DataRoom AM: Chasing Treasury Wine

The battle for Treasury Wine Estates looks to be moving up a gear as both suitors reportedly tap big banks for financing help, while the WA government considers a $2bn selloff.

The race for control of Treasury Wine Estates is about to get interesting as both of the winemaker’s suitors tap big name banks to assist with financing. And there are signs slow starter TPG has now assumed frontrunner status.

Elsewhere, Qantas Airways pursues greater foreign investment, the WA government makes a push to reclaim its triple-A debt rating and Nathan Tinkler’s planned coal return is in tatters.

TPG Capital is going full speed ahead with due diligence at Treasury Wine Estates, offering every indication it will launch a final bid next month. A report in The Australian Financial Review suggests TPG has recently held five days of meetings with TWE management, while also tapping a large group of banks to aid with financing. Another hint of a final bid on the horizon is speculation TPG is adamant current chief Michael Clarke is the right person to take TWE forward; a sign the private equity firm is happy with the winemaker’s direction after the aforementioned meetings.

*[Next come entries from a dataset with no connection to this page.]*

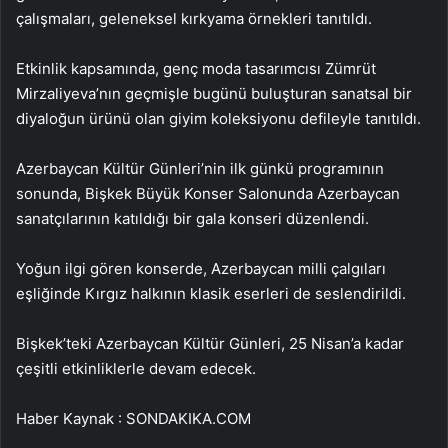
çalışmaları, geleneksel kırkyama örnekleri tanıtıldı.
Etkinlik kapsamında, genç moda tasarımcısı Zümrüt
Mirzaliyeva’nın geçmişle bugünü buluşturan sanatsal bir
diyaloğun ürünü olan giyim koleksiyonu defileyle tanıtıldı.
Azerbaycan Kültür Günleri’nin ilk günkü programının
sonunda, Bişkek Büyük Konser Salonunda Azerbaycan
sanatçılarının katıldığı bir gala konseri düzenlendi.
Yoğun ilgi gören konserde, Azerbaycan milli çalgıları
eşliğinde Kırgız halkının klasik eserleri de seslendirildi.
Bişkek’teki Azerbaycan Kültür Günleri, 25 Nisan’a kadar
çeşitli etkinliklerle devam edecek.
Haber Kaynak : SONDAKIKA.COM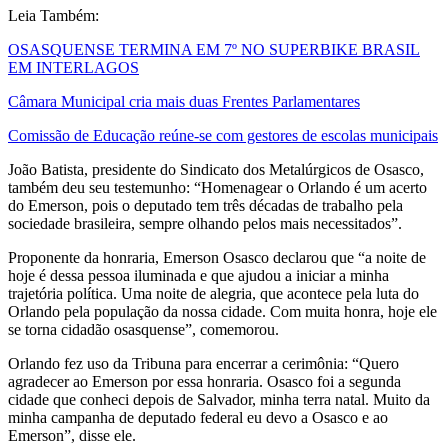
Leia Também:
OSASQUENSE TERMINA EM 7º NO SUPERBIKE BRASIL
EM INTERLAGOS
Câmara Municipal cria mais duas Frentes Parlamentares
Comissão de Educação reúne-se com gestores de escolas municipais
João Batista, presidente do Sindicato dos Metalúrgicos de Osasco,
também deu seu testemunho: “Homenagear o Orlando é um acerto
do Emerson, pois o deputado tem três décadas de trabalho pela
sociedade brasileira, sempre olhando pelos mais necessitados”.
Proponente da honraria, Emerson Osasco declarou que “a noite de
hoje é dessa pessoa iluminada e que ajudou a iniciar a minha
trajetória política. Uma noite de alegria, que acontece pela luta do
Orlando pela população da nossa cidade. Com muita honra, hoje ele
se torna cidadão osasquense”, comemorou.
Orlando fez uso da Tribuna para encerrar a cerimônia: “Quero
agradecer ao Emerson por essa honraria. Osasco foi a segunda
cidade que conheci depois de Salvador, minha terra natal. Muito da
minha campanha de deputado federal eu devo a Osasco e ao
Emerson”, disse ele.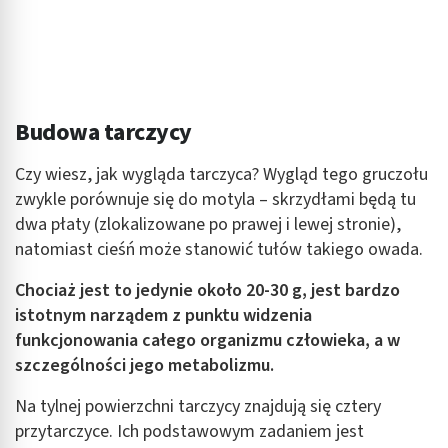
Budowa tarczycy
Czy wiesz, jak wygląda tarczyca? Wygląd tego gruczołu
zwykle porównuje się do motyla – skrzydłami będą tu
dwa płaty (zlokalizowane po prawej i lewej stronie),
natomiast cieśń może stanowić tułów takiego owada.
Chociaż je
st to jedynie około 20-30 g, jest bardzo
istotnym narządem z punktu widzenia
funkcjonowania całego organizmu człowieka, a w
szczególności jego metabolizmu.
Na tylnej powierzchni tarczycy znajdują się cztery
przytarczyce. Ich podstawowym zadaniem jest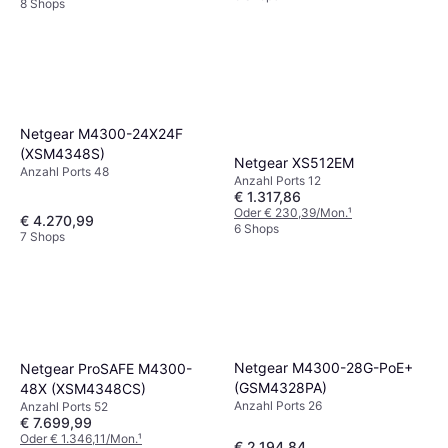
8 Shops
Netgear M4300-24X24F
(XSM4348S)
Netgear XS512EM
Anzahl Ports 48
Anzahl Ports 12
€ 1.317,86
Oder € 230,39/Mon.
¹
€ 4.270,99
6 Shops
7 Shops
Netgear M4300-28G-PoE+
Netgear ProSAFE M4300-
(GSM4328PA)
48X (XSM4348CS)
Anzahl Ports 26
Anzahl Ports 52
€ 7.699,99
Oder € 1.346,11/Mon.
¹
€ 2.194,84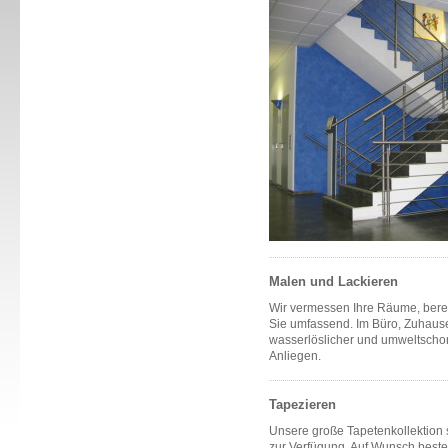
Malen und Lackieren
Wir vermessen Ihre Räume, bere
Sie umfassend. Im Büro, Zuhause 
wasserlöslicher und umweltschon
Anliegen.
Tapezieren
Unsere große Tapetenkollektion s
zur Verfügung. Auf Wunsch bestel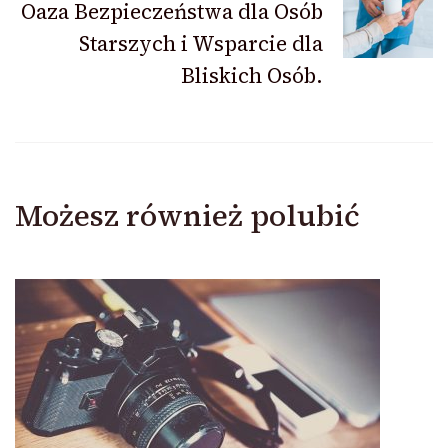
Oaza Bezpieczeństwa dla Osób
Starszych i Wsparcie dla
Bliskich Osób.
Możesz również polubić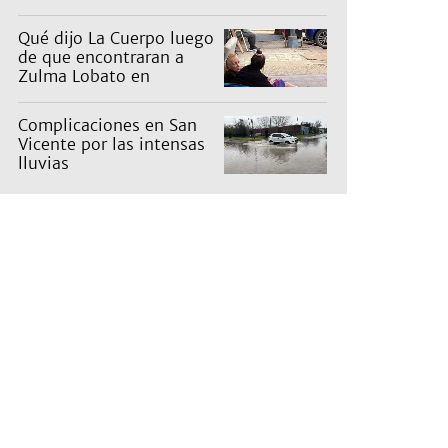
Qué dijo La Cuerpo luego
de que encontraran a
Zulma Lobato en
situación de calle
Complicaciones en San
Vicente por las intensas
lluvias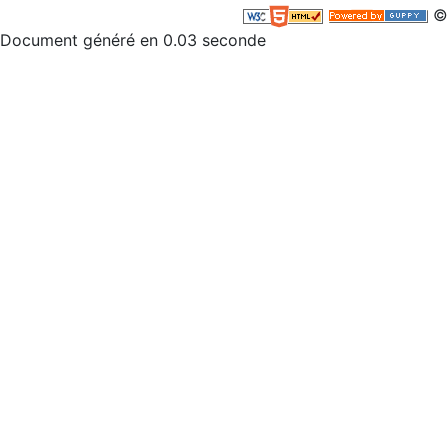
©
Document généré en 0.03 seconde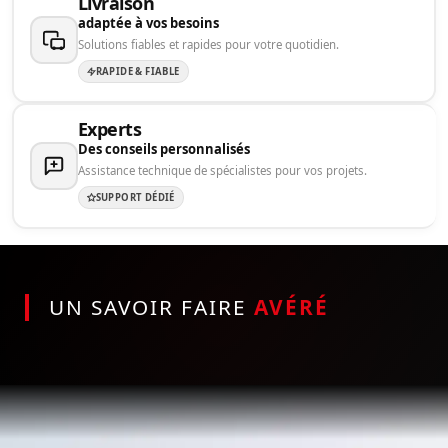
Livraison
adaptée à vos besoins
Solutions fiables et rapides pour votre quotidien.
RAPIDE & FIABLE
Experts
Des conseils personnalisés
Assistance technique de spécialistes pour vos projets.
SUPPORT DÉDIÉ
UN SAVOIR FAIRE
AVÉRÉ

TPG is tipped to meet with its banks -- which include JP MorganDeutsche BankMorgan StanleyCredit Agricole’s Calyon and HSBC -- in the next 10 days, while rival suitor KKR is also believed to be in discussions with financiers over a possible binding takeover proposal.

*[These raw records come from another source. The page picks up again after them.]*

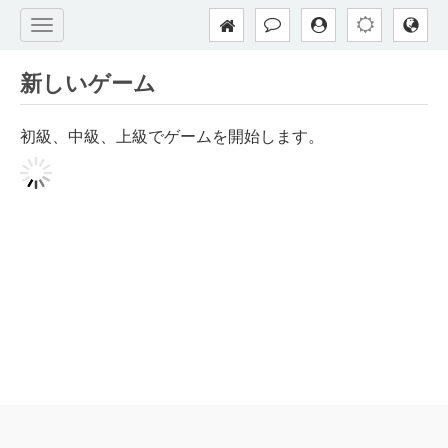
新しいゲーム
初級、中級、上級でゲームを開始します。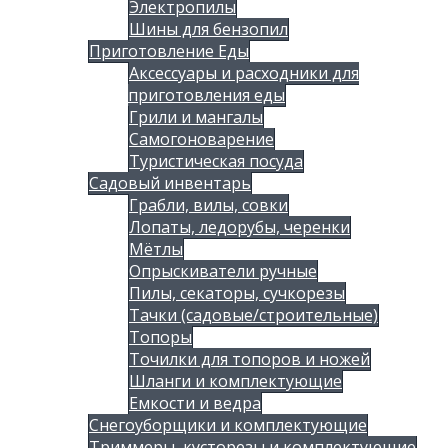
Электропилы
Шины для бензопил
Приготовление Еды
Аксессуары и расходники для
приготовления еды
Грили и мангалы
Самогоноварение
Туристическая посуда
Садовый инвентарь
Грабли, вилы, совки
Лопаты, ледорубы, черенки
Мётлы
Опрыскиватели ручные
Пилы, секаторы, сучкорезы
Тачки (садовые/строительные)
Топоры
Точилки для топоров и ножей
Шланги и комплектующие
Емкости и ведра
Снегоуборщики и комплектующие
Триммеры, кусторезы и комплектующие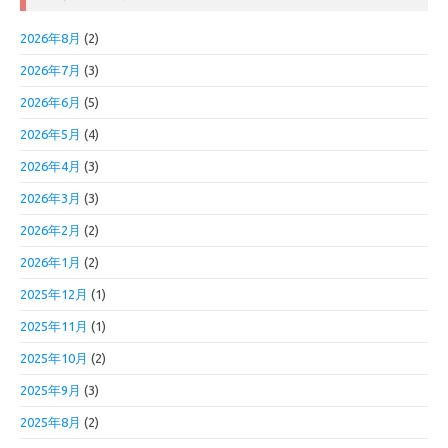
2026年8月
(2)
2026年7月
(3)
2026年6月
(5)
2026年5月
(4)
2026年4月
(3)
2026年3月
(3)
2026年2月
(2)
2026年1月
(2)
2025年12月
(1)
2025年11月
(1)
2025年10月
(2)
2025年9月
(3)
2025年8月
(2)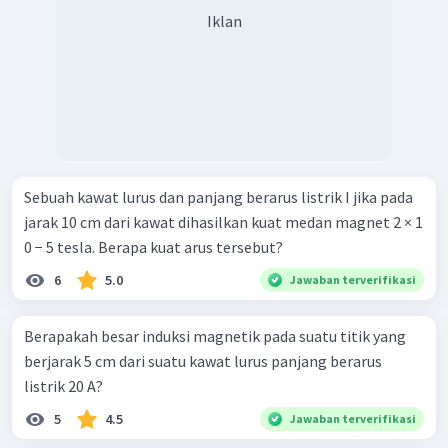
Iklan
Sebuah kawat lurus dan panjang berarus listrik I jika pada
jarak 10 cm dari kawat dihasilkan kuat medan magnet 2 × 1
0 − 5 tesla. Berapa kuat arus tersebut?
6
5.0
Jawaban terverifikasi
Berapakah besar induksi magnetik pada suatu titik yang
berjarak 5 cm dari suatu kawat lurus panjang berarus
listrik 20 A?
5
4.5
Jawaban terverifikasi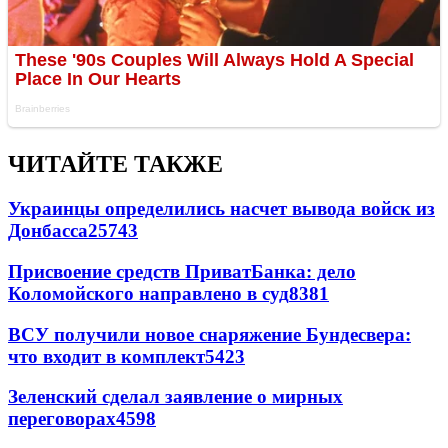
ЧИТАЙТЕ ТАКЖЕ
Украинцы определились насчет вывода войск из
Донбасса
25743
Присвоение средств ПриватБанка: дело
Коломойского направлено в суд
8381
ВСУ получили новое снаряжение Бундесвера:
что входит в комплект
5423
Зеленский сделал заявление о мирных
переговорах
4598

Meanwhile, government asset sales continue apace, with the WA government the latest to get in on the act via a potential $2 billion selloff. Among the projects up for sale are long-term leases for the port handling facilities at Port Hedland and Kwinana as well as Perth-based fruit and vegetable distributor Market City. The recent financial performance of the three assets may see the government struggle to recoup more than $1bn, though additional asset sales are on the agenda, with the state’s TAB a candidate for the auction block next year.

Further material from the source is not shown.